Assim, o irmão encontrou, finalmente, um espaço para desenvolver habilidades que já carregava desde pequeno. “As pessoas sempre olham diferente para ele. A arte vem ajudando muito. Ele sempre produziu, mas a gente ainda não havia tido incentivo”, lembra a irmã.
Observando uma das tias, o artista também desenvolveu o gosto pelo crochê. “Tudo relacionado à arte eu gosto. É uma forma de demonstrar o que estou sentindo”, explica Alexandre. “A gente tem uma tia que faz crochê e ele sempre viu ela produzindo. Agora, ele disse que só olha no computador e cria, tanto o crochê como a pintura”, ressalta a irmã.
Espaço de Desenvolvimento
Hoje ele está matriculado no curso técnico em Informática para Internet, no Instituto Federal do Ceará, no interior do Estado, e faz parte do Núcleo Audiovisual de Jaguaribe (Naja), coordenado pelo professor de Sociologia, Marcos Vieira. O docente foi o responsável por dar o “empurrãozinho” que estava faltando para que 'Xandoca' finalmente tomasse coragem para divulgar suas produções.
"O interesse pelo Alexandre se deu em sala de aula. Eu percebia que ele ficava desenhando.
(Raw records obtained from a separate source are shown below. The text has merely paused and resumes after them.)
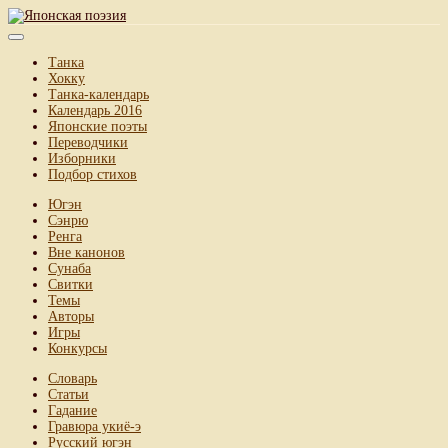
Танка
Хокку
Танка-календарь
Календарь 2016
Японские поэты
Переводчики
Изборники
Подбор стихов
Югэн
Сэнрю
Ренга
Вне канонов
Сунаба
Свитки
Темы
Авторы
Игры
Конкурсы
Словарь
Статьи
Гадание
Гравюра укиё-э
Русский югэн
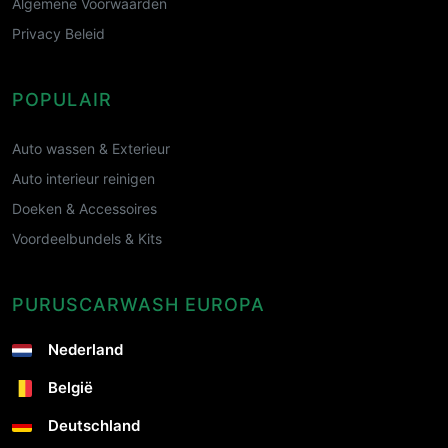
Algemene Voorwaarden
Privacy Beleid
POPULAIR
Auto wassen & Exterieur
Auto interieur reinigen
Doeken & Accessoires
Voordeelbundels & Kits
PURUSCARWASH EUROPA
Nederland
België
Deutschland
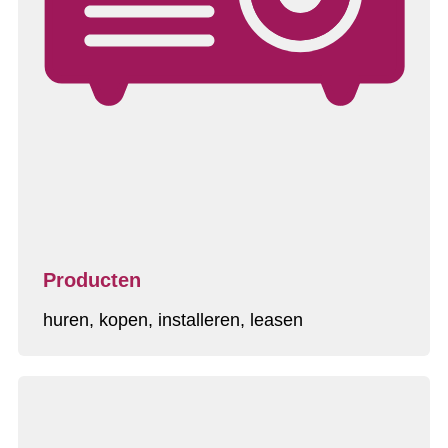
Producten
huren, kopen, installeren, leasen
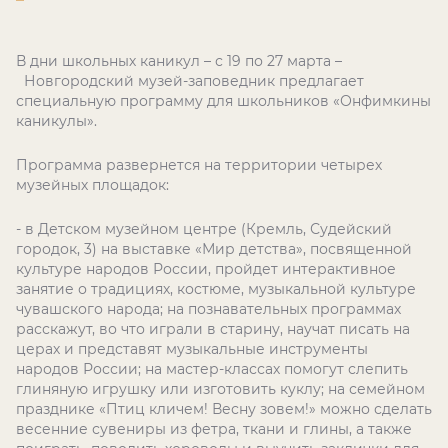
В дни школьных каникул – с 19 по 27 марта –
Новгородский музей-заповедник предлагает
специальную программу для школьников «Онфимкины
каникулы».
Программа развернется на территории четырех
музейных площадок:
- в Детском музейном центре (Кремль, Судейский
городок, 3) на выставке «Мир детства», посвященной
культуре народов России, пройдет интерактивное
занятие о традициях, костюме, музыкальной культуре
чувашского народа; на познавательных программах
расскажут, во что играли в старину, научат писать на
церах и представят музыкальные инструменты
народов России; на мастер-классах помогут слепить
глиняную игрушку или изготовить куклу; на семейном
празднике «Птиц кличем! Весну зовем!» можно сделать
весенние сувениры из фетра, ткани и глины, а также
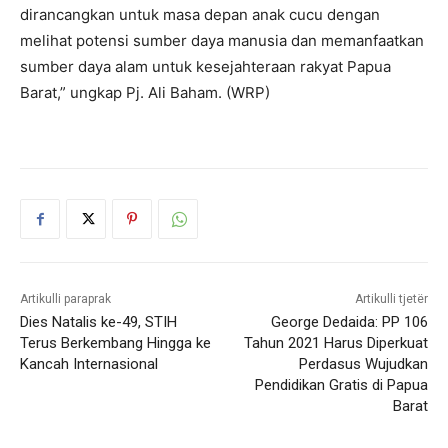
dirancangkan untuk masa depan anak cucu dengan
melihat potensi sumber daya manusia dan memanfaatkan
sumber daya alam untuk kesejahteraan rakyat Papua
Barat,” ungkap Pj. Ali Baham. (WRP)
Artikulli paraprak
Artikulli tjetër
Dies Natalis ke-49, STIH
George Dedaida: PP 106
Terus Berkembang Hingga ke
Tahun 2021 Harus Diperkuat
Kancah Internasional
Perdasus Wujudkan
Pendidikan Gratis di Papua
Barat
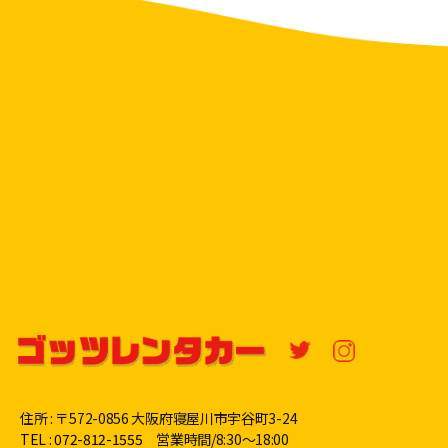
住所 : 〒572-0856 大阪府寝屋川市宇谷町3-24
TEL : 072-812-1555
営業時間/8:30〜18:00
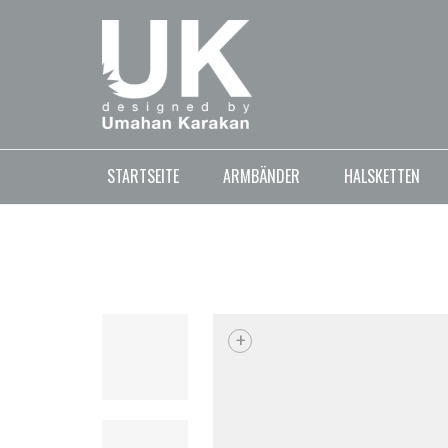
STARTSEITE
ARMBÄNDER
HALSKETTEN
+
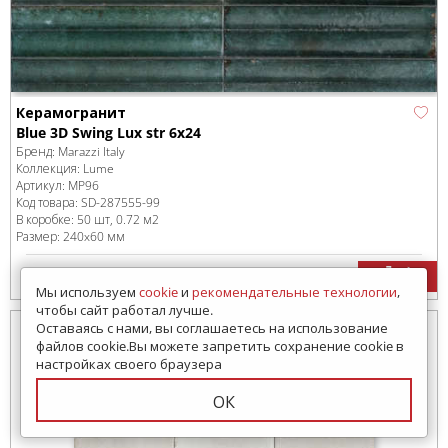
Керамогранит
Blue 3D Swing Lux str 6x24
Бренд:
Marazzi Italy
Коллекция:
Lume
Артикул:
MP96
Код товара:
SD-287555
-99
В коробке
:
50 шт, 0.72 м
2
Размер:
240x60 мм
8059
руб.
/м
2
Цена:
Мы используем
cookie
и
рекомендательные технологии
,
чтобы сайт работал лучше.
Оставаясь с нами, вы соглашаетесь на использование
файлов cookie.Вы можете запретить сохранение cookie в
настройках своего браузера
ОК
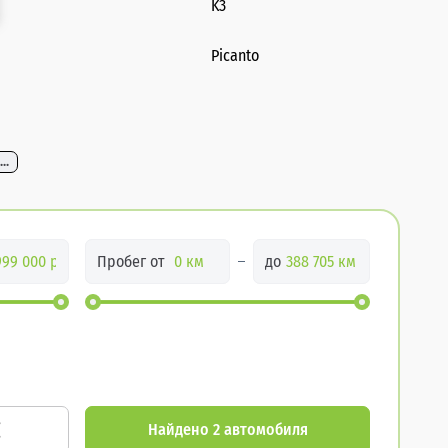
K3
Picanto
...
Пробег от
до
Найдено 2 автомобиля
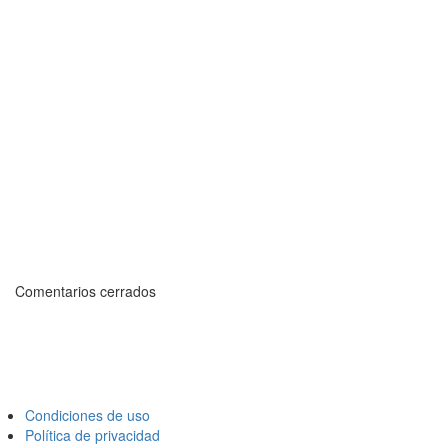
Comentarios cerrados
Condiciones de uso
Política de privacidad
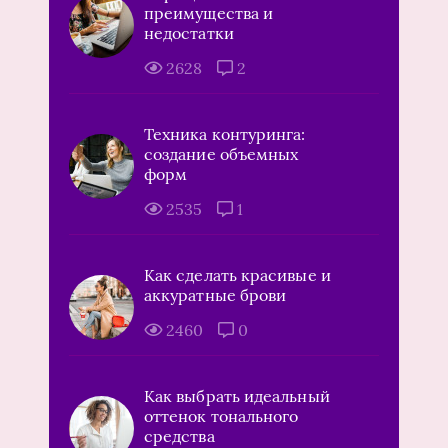
преимущества и
недостатки
2628
2
Техника контуринга:
создание объемных
форм
2535
1
Как сделать красивые и
аккуратные брови
2460
0
Как выбрать идеальный
оттенок тонального
средства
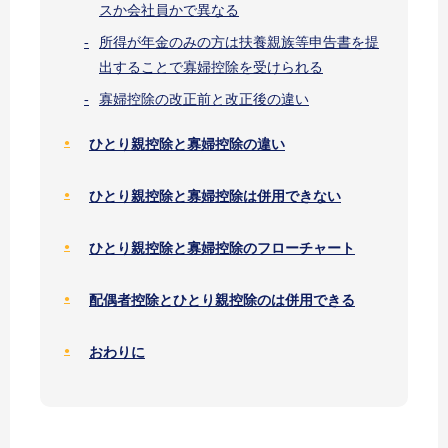
スか会社員かで異なる
所得が年金のみの方は扶養親族等申告書を提
出することで寡婦控除を受けられる
寡婦控除の改正前と改正後の違い
ひとり親控除と寡婦控除の違い
ひとり親控除と寡婦控除は併用できない
ひとり親控除と寡婦控除のフローチャート
配偶者控除とひとり親控除のは併用できる
おわりに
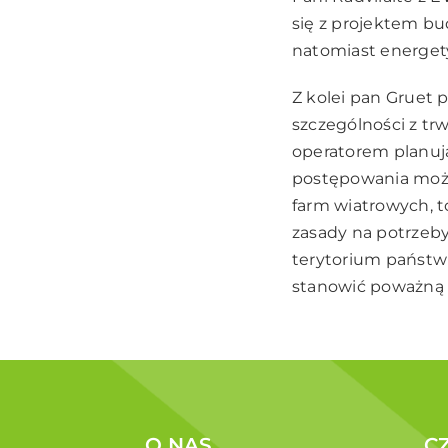
się z projektem bud
natomiast energety
Z kolei pan Gruet 
szczególności z 
operatorem planuj
postępowania możn
farm wiatrowych, 
zasady na potrzeby
terytorium państw
stanowić poważną 
O NAS
C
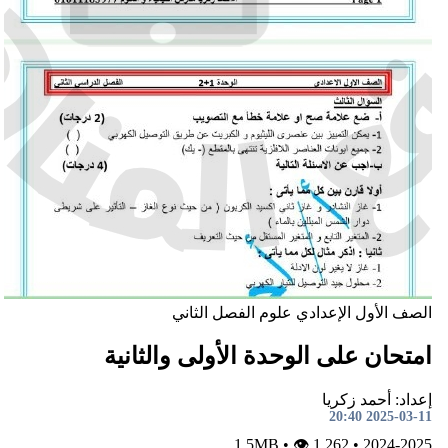
لصف الأول الإعدادي
علوم
الفصل الثاني
متحان على الوحدة الأولى والثانية
داد: أحمد زكريا
2025-03-11 20:
•
👁 1,262
1.5MB
•
2024-202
Durante a pandemia, pedi para ele desenvolver uma série de desenhos pegando a temática da questão negra. A partir disso a gente fez uma edição e teve uma repercussão muito grande”.
Maria Brasilina Saldanha, pedagoga do IFCE, avalia a importância do trabalho para o desenvolvimento pessoal e profissional de Alexandre. “Ele saiu de um distrito e resolveu fazer o ensino médio novamente, já que queria se desenvolver dentro do IFCE para depois fazer uma faculdade. O autismo ocasiona essa dúvida. Aqui, ele encontrou um espaço para se desenvolver”, explica.
Ao todo, o Campus tem dois alunos autistas, um tetraplégico e dois estudantes com grau de deficiência intelectual. “Ele tem uma sinceridade muito grande e é muito objetivo, o que fez a gente conhecê-lo logo".
O Alexandre tem uma vontade muito grande de crescer, de se colocar. O que estava faltando era um local para ele ser ele. A gente não tá aqui para descobrir as pessoas, e sim para proporcionar que as pessoas se encontrem”.
Para Jocasta, irmã de Alexandre, todo esse movimento é muito importante para o desenvolvimento do irmão. “Ele sente a carência de não poder estar no IFCE. Sempre demonstrou que gosta muito dos professores, que dão muita atenção e realmente querem que ele participe das atividades”. Com a pandemia e suspensão das aulas presenciais, Alexandre já pleneja as melhores formas de matar a saudadeo. “Ainda vou andar por Jaguaribe para observar as situações. Espero que as aulas comecem logo, mudaram minha vida, minha forma de ver as coisas”, conta o artista.
Segunda Edição
Segundo o professor Marcos, desde a publicação nas redes sociais do Naja, na última quinta-feira (9), já foram mais de 3 mil mensagens de mais de 20 países parabenizando o trabalho de Xandoca. Após a repercussão, uma segunda edição já está programada.
“Vamos fazer sobre a cultura, a arte e o povo de Jaguaribe. Ele já começou a produzir e estamos fazendo a pesquisa, de forma virtual”, explica. O professor revelou, ainda, que uma campanha, denominada ‘Vamos Dar Asas a Quem Quer Voar’, objetiva arrecadar fundos para aquisição de insumos e doação a Xandoca.
“Estamos pensando em criar uma campanha de levantamento de fundos para adquirirmos pincéis, tintas, papel, etc. Ele trabalha com muita dificuldade e tudo é feito à mão. Estamos pensando em lançar essa campanha hoje (13) ou amanhã”.